CDC chief says vaccination alone will not cease Michigan Covid surge
Michigan Governor Gretchen Whitmer receives a dose of Pfizer Covid vaccine at Ford Field during an event to encourage Michigan residents to receive the vaccine on April 6, 2021 in Detroit, Michigan.
Matthew Hatcher | Getty Images
A senior health official in the Biden government said Monday Michigan should “shut things down” as it grapples with a staggering increase in coronavirus cases.
Rochelle Walensky, director of the Centers for Disease Control and Prevention, also said increasing Covid-19 vaccinations alone is not the answer – even if Michigan Governor Gretchen Whitmer is calling on the federal government to give her more vaccines send.
“I think if we try to vaccinate our way out of what’s going on in Michigan, we’d be disappointed that it took so long for the vaccine to work and actually have the effects,” Walensky said during a White House briefing the pandemic.
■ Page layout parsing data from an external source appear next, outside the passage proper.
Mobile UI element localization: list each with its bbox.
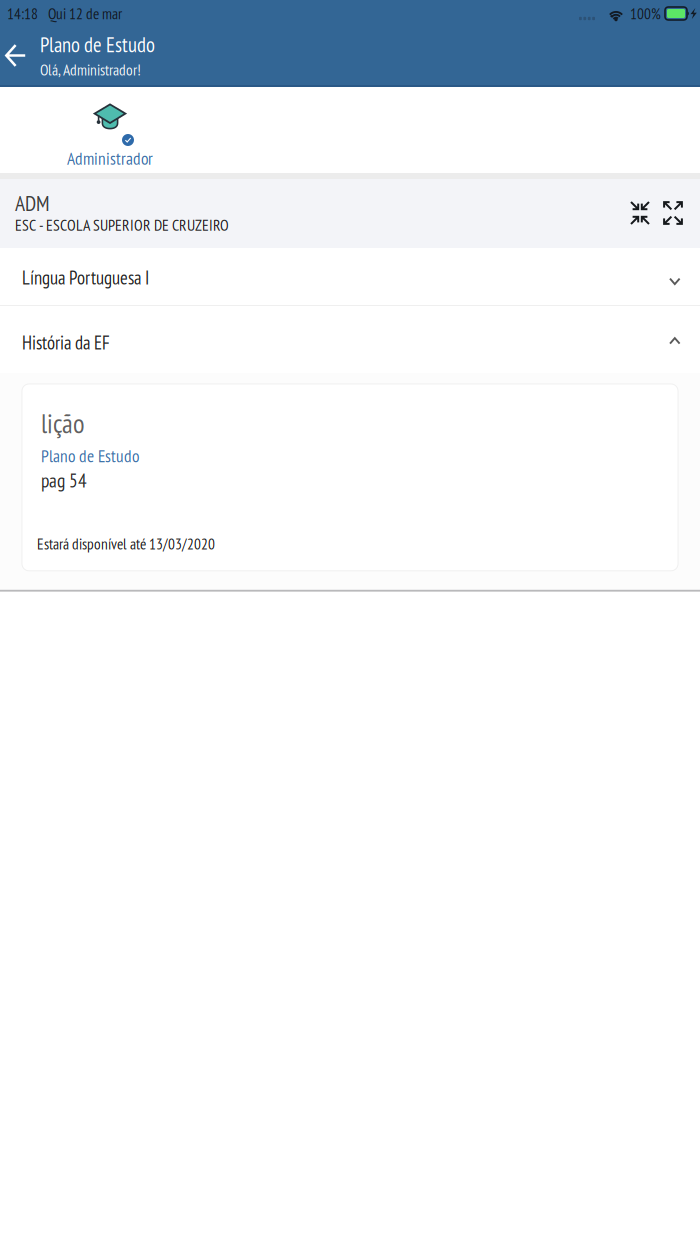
button[interactable]: História da EF xyxy=(0,306,700,373)
staticText: Língua Portuguesa I xyxy=(22,265,149,290)
staticText: Olá, Administrador! xyxy=(40,60,141,80)
staticText: lição xyxy=(41,406,85,440)
staticText: ADM xyxy=(15,189,50,217)
staticText: ESC - ESCOLA SUPERIOR DE CRUZEIRO xyxy=(15,215,229,235)
staticText: Administrador xyxy=(67,147,153,169)
staticText: Plano de Estudo xyxy=(41,444,139,467)
staticText: pag 54 xyxy=(41,468,87,493)
staticText: 100% xyxy=(630,4,661,23)
button[interactable]: Expand all xyxy=(654,191,692,235)
staticText: História da EF xyxy=(22,330,110,355)
staticText: Qui 12 de mar xyxy=(48,4,122,23)
button[interactable]: Back xyxy=(0,26,31,84)
button[interactable]: Collapse all xyxy=(626,191,654,235)
button[interactable]: Língua Portuguesa I xyxy=(0,248,700,305)
staticText: Plano de Estudo xyxy=(40,31,155,58)
staticText: 14:18 xyxy=(7,4,38,23)
staticText: Estará disponível até 13/03/2020 xyxy=(37,534,215,554)
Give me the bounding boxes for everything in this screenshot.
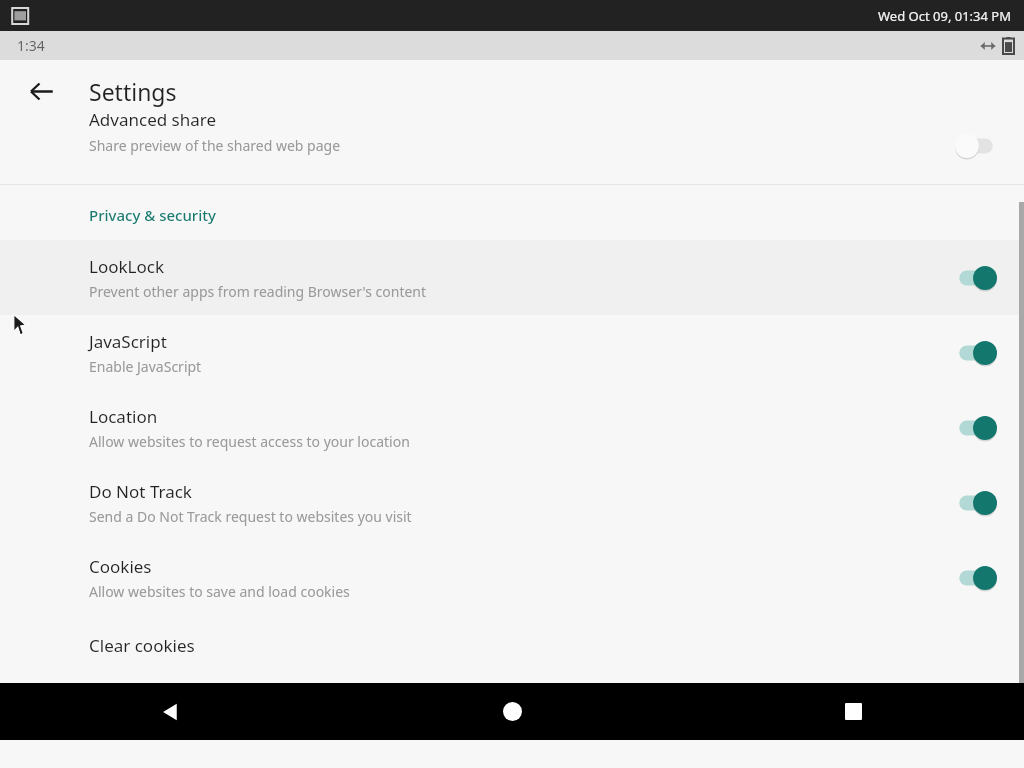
staticText: Share preview of the shared web page	[89, 136, 341, 155]
staticText: Send a Do Not Track request to websites …	[89, 507, 412, 526]
button[interactable]: Toggle on	[954, 565, 998, 591]
button[interactable]: Home	[342, 683, 683, 740]
staticText: Enable JavaScript	[89, 357, 202, 376]
button[interactable]: Cookies	[0, 540, 1024, 615]
button[interactable]: Recent apps	[683, 683, 1024, 740]
staticText: Clear cookies	[89, 634, 195, 657]
button[interactable]: Toggle on	[954, 265, 998, 291]
staticText: Allow websites to request access to your…	[89, 432, 410, 451]
staticText: Cookies	[89, 555, 152, 578]
staticText: Location	[89, 405, 158, 428]
button[interactable]: Advanced share	[0, 122, 1024, 184]
staticText: Advanced share	[89, 108, 217, 131]
staticText: Settings	[89, 76, 177, 107]
button[interactable]: JavaScript	[0, 315, 1024, 390]
staticText: JavaScript	[89, 330, 167, 353]
button[interactable]: Toggle on	[954, 490, 998, 516]
button[interactable]: Toggle on	[954, 415, 998, 441]
button[interactable]: Toggle on	[954, 340, 998, 366]
staticText: Privacy & security	[89, 205, 216, 225]
button[interactable]: LookLock	[0, 240, 1024, 315]
button[interactable]: Do Not Track	[0, 465, 1024, 540]
staticText: Prevent other apps from reading Browser'…	[89, 282, 427, 301]
button[interactable]: Location	[0, 390, 1024, 465]
button[interactable]: Back	[0, 683, 342, 740]
button[interactable]: Toggle off	[954, 133, 998, 159]
staticText: LookLock	[89, 255, 164, 278]
staticText: Do Not Track	[89, 480, 192, 503]
button[interactable]: Clear cookies	[0, 615, 1024, 675]
button[interactable]: Back	[18, 68, 64, 114]
staticText: 1:34	[17, 36, 45, 55]
staticText: Wed Oct 09, 01:34 PM	[878, 7, 1012, 25]
staticText: Allow websites to save and load cookies	[89, 582, 350, 601]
It took several weeks for the vaccinations to kick in and the number of cases decreased, she noted.
The state’s best bet, Walensky said, “is to really close things up.”
Walensky urged Michigan to “go back to where we were last spring, last summer, and turn things off, smooth the curve, reduce contact with each other” and step up testing and contact tracking efforts. The number of cases in Michigan has risen dramatically in the past few weeks. For the past week, an average of 7,359 new cases per day have been recorded and, according to Johns Hopkins University, the pandemic cases were nearing Thanksgiving. Deaths are also increasing.
“What we really have to do in situations like this is turn things off,” said Walensky.
Whitmer, a Democrat in a politically violet state where shutdowns were particularly controversial, was reluctant to order new restrictions in response to the recent surge in cases.
Last week, she asked residents of her state to voluntarily restrict their activities and urged schools to temporarily stop personal learning. However, she stressed that “these are, to be very clear, not orders, mandates or requirements”.
No state has more daily infections per capita than Michigan, according to a CNBC analysis of the Johns Hopkins University data.
Much of the current surge comes from a highly infectious variant of Covid, B.1.1.7, the most common strain of virus in the United States today
Whitmer on Friday called on President Joe Biden’s administration to flood their state with vaccines and called on the government to “develop a vaccination program to help states like Michigan”. The government is reportedly ready to transfer some resources to the state, but not vaccines.
Without contacting Whitmer directly, Walensky pushed back calls for additional vaccines to be shipped to states with severe outbreaks.
“There are different tools that we can use for different periods of time,” Walensky said at the meeting on Monday.
“We know that if vaccines are in our arms today, we won’t see any effect from those vaccines for two to six weeks, depending on the vaccine,” she said. “So when you have an acute situation, an extraordinary number of cases like Michigan, the answer isn’t necessarily to give a vaccine. In fact, we know the vaccine will have a delayed response.”
“We also need this vaccine in other places,” said Walensky. “If we vaccinate today we will have an impact in six weeks and we don’t know where the next place will be that will increase.”
– CNBC’s Berkeley Lovelace Jr. contributed to this report.